▸ **Exercise aim**
Work out how many lines of the listing hold the string "Pendentif", then answer with that number and nothing else.

• • • • • • •

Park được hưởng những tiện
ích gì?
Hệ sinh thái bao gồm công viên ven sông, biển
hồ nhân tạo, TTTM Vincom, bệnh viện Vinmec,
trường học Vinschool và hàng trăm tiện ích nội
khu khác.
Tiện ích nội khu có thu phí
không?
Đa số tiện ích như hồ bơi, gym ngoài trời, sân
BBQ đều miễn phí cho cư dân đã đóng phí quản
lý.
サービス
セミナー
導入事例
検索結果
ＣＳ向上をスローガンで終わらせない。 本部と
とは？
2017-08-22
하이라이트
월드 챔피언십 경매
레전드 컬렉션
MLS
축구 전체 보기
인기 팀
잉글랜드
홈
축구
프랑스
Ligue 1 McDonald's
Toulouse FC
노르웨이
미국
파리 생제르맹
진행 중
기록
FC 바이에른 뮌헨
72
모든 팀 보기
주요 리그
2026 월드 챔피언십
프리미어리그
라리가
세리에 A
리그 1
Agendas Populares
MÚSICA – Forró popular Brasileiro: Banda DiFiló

• • • • • • •

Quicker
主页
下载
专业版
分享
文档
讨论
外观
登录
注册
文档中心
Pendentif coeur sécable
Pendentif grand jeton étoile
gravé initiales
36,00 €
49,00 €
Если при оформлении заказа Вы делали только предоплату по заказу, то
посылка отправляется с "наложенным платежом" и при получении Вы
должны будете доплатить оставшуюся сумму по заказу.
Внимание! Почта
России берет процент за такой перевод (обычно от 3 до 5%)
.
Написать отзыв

• • • • • • •

▸ **Response for this exercise**
2